Postby aaquater » Fri Dec 01, 2023 5:17 pm

Thank you. I've only been able to find a handful of walk reports from Japan on here, that's why I put mine up too. Of course, I'm aware the most popular destinations are NW/W of Tokyo or in Hokkaido, so the route I've described probably won't be followed by anyone, but I was very limited in terms of where I could afford to go. The report is meant to be more about the general state of paths and signage in Japan, as I think those would be similar wherever you go.

Mal Grey wrote:One thing we don't have in the UK is forest covered proper mountains, so its an unusual landscape for a Brit.
For me, not that much.
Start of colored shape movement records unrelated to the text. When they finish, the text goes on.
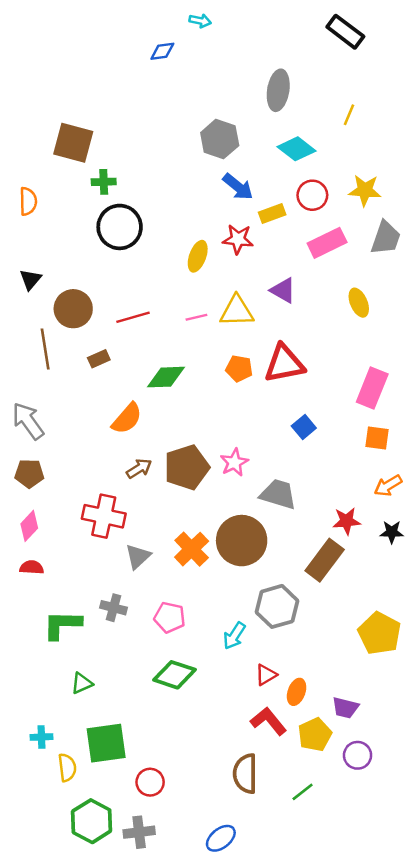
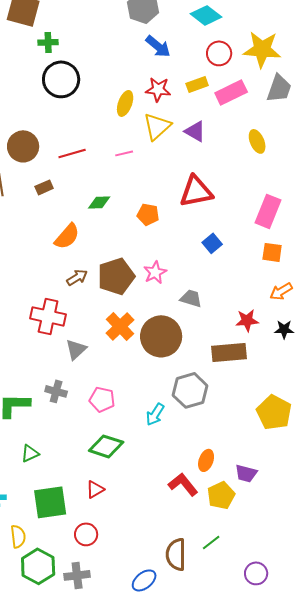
yellow star: (365, 190) -> (262, 49), size x1.4
yellow rectangle: (272, 214) -> (197, 84), moved
yellow triangle: (237, 311) -> (157, 126), moved, turned -40
orange pentagon: (239, 369) -> (148, 214), moved
green diamond: (166, 377) -> (99, 202), size x0.7
gray trapezoid: (278, 494) -> (191, 298), size x0.7
orange cross: (192, 549) -> (120, 326), moved
brown rectangle: (325, 560) -> (229, 352), turned 48
red triangle: (266, 675) -> (95, 489), moved
purple circle: (358, 755) -> (256, 573), moved
yellow semicircle: (67, 768) -> (18, 536), moved
brown semicircle: (245, 774) -> (176, 554), moved

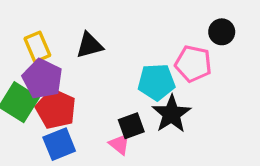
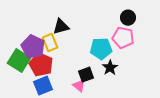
black circle: (222, 32) -> (128, 18), moved
yellow rectangle: (37, 47) -> (50, 43), moved
black star: (171, 114) -> (110, 68), size x0.7

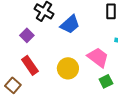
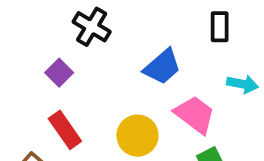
blue trapezoid: (70, 24) -> (162, 67), moved

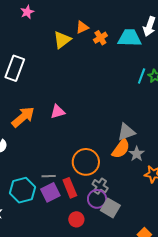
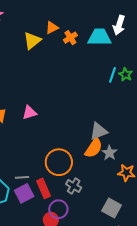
purple circle: (97, 199) -> (58, 209), moved
gray square: (110, 208) -> (112, 208), moved

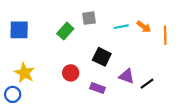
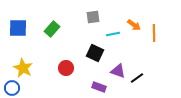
gray square: (89, 18) -> (93, 17), moved
cyan line: (121, 27) -> (113, 34), moved
green rectangle: (65, 31) -> (52, 29), moved
purple rectangle: (98, 88) -> (99, 87), moved

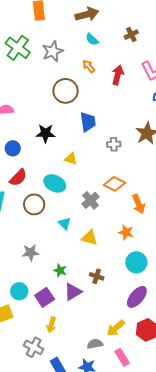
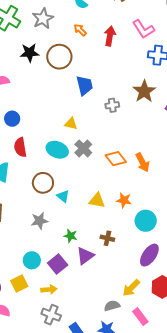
black star: (46, 133) -> (30, 53), moved
red semicircle: (18, 178) -> (20, 147), turned 132
orange diamond: (114, 184) -> (116, 159), moved, turned 30
gray cross: (91, 200) -> (83, 148), moved
brown circle: (34, 204) -> (43, 183), moved
cyan triangle: (65, 224) -> (63, 196), moved
orange star: (126, 232) -> (124, 200), moved
yellow arrow: (51, 325) -> (49, 289), moved, turned -105

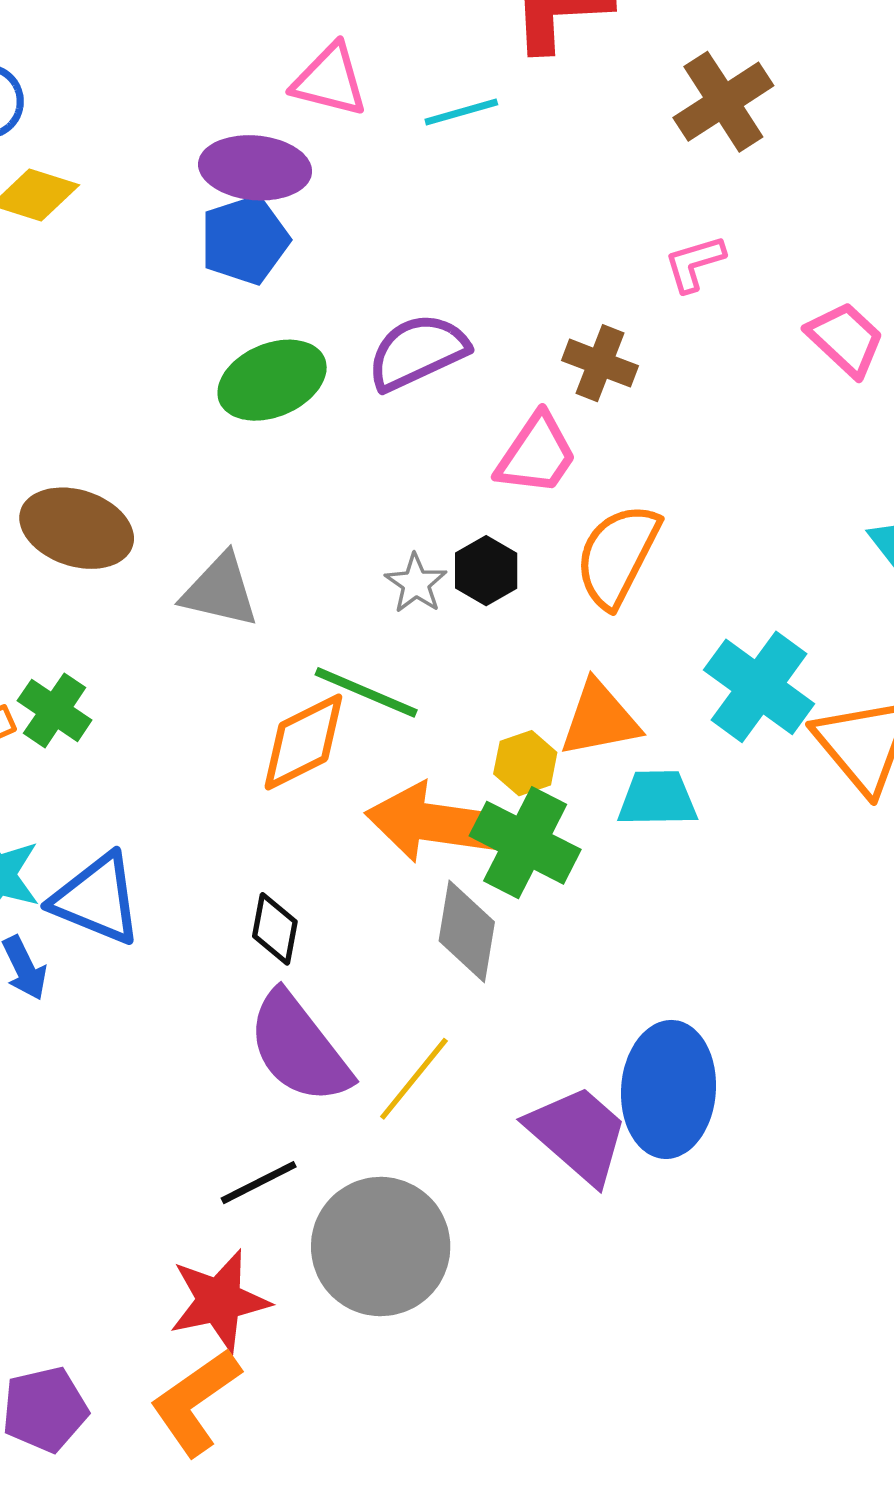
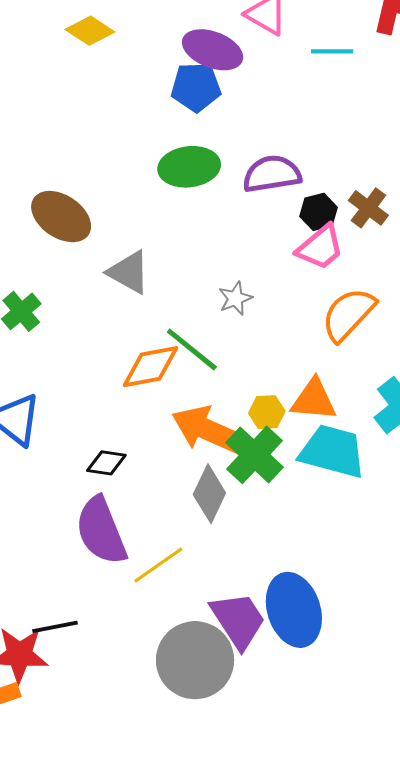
black hexagon: (486, 571) -> (319, 212), moved
cyan trapezoid: (657, 799) -> (332, 451), size x1.5
black diamond: (275, 929) -> (106, 463), turned 72
blue ellipse: (669, 1089) -> (294, 610), turned -38
black line: (259, 1183) -> (55, 627), moved
gray circle: (381, 1247) -> (195, 660), moved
Honestly, the steep, wooded part just below the summit of Minami Omoshiroyama was quote similar to the hills within half an hour from home. (Of course, then I reached the summit that only had those tall grasses, and it was more than obvious I was somewhere completely different.) On the other hand, the summit of Daito felt reasonably UK-like, the way it was covered in, well maybe not exactly heather, but something reasonably similar visually.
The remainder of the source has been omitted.